I agree with Jon Katz. This is something I have thought about a lot recently. My response has been to send out emails to the companies that are either greedy or stepping on toes with their proprietary mentality. For instance: 1) sending massive emails to not only etoys.com, but also their investors and stockholders after they had the etoy domain yanked. Many others did this as well and the etoys.com stock suffered as a result. As well, they dropped their lawsiot against the group of Zurich artists. 2) No longer buy books at Amazon.com because they trademarked a mouse click and attempted to sue others (barnes&noble) for using it (the concept is "one click shopping," as if you can trademark a mouse click). 3) I still have to write Verio for attemtping to trademark WHOIS. 4) posting messages about all of this and forwarding email to others to get them to send emails as well. 5) participating in MP3 advocacy; using software that utilizes open standards (FreeAmp instead of WinAmp, Napster, RadioSpy, etc.) Every person who downloads MP3s -- either legal or illegal -- is sending a message to RIAA and the music industry -- we don't need your stinkin' ancient distribution and control model. 6) support the DVD hackers and Linux in general.

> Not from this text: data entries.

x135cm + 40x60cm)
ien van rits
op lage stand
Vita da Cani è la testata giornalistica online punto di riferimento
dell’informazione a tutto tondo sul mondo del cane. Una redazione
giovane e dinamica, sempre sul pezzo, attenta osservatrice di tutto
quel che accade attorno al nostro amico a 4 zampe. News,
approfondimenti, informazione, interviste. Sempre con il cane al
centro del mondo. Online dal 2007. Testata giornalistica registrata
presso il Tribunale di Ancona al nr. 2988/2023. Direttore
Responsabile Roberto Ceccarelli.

Er, you ever hear of something called PARC? They invented the GUI and mouse. Fact is that both Jobs and Gates "borrowed" these concepts from PARC. As you say, they may have made everybody go "gaga" over this technology, but the fact remains that without it there would be far less people on computers, and subsequently the Internet. Is this a bad thing? Or maybe we should have stayed with the command line, lynx, gopher, all the early stuff of computers and the Internet? That you think they only thing on the Internet now is crap and ads makes you look pretty silly. We have over a billion documents on there on the Web now. I take it you've done a crapola litmus test on all of them?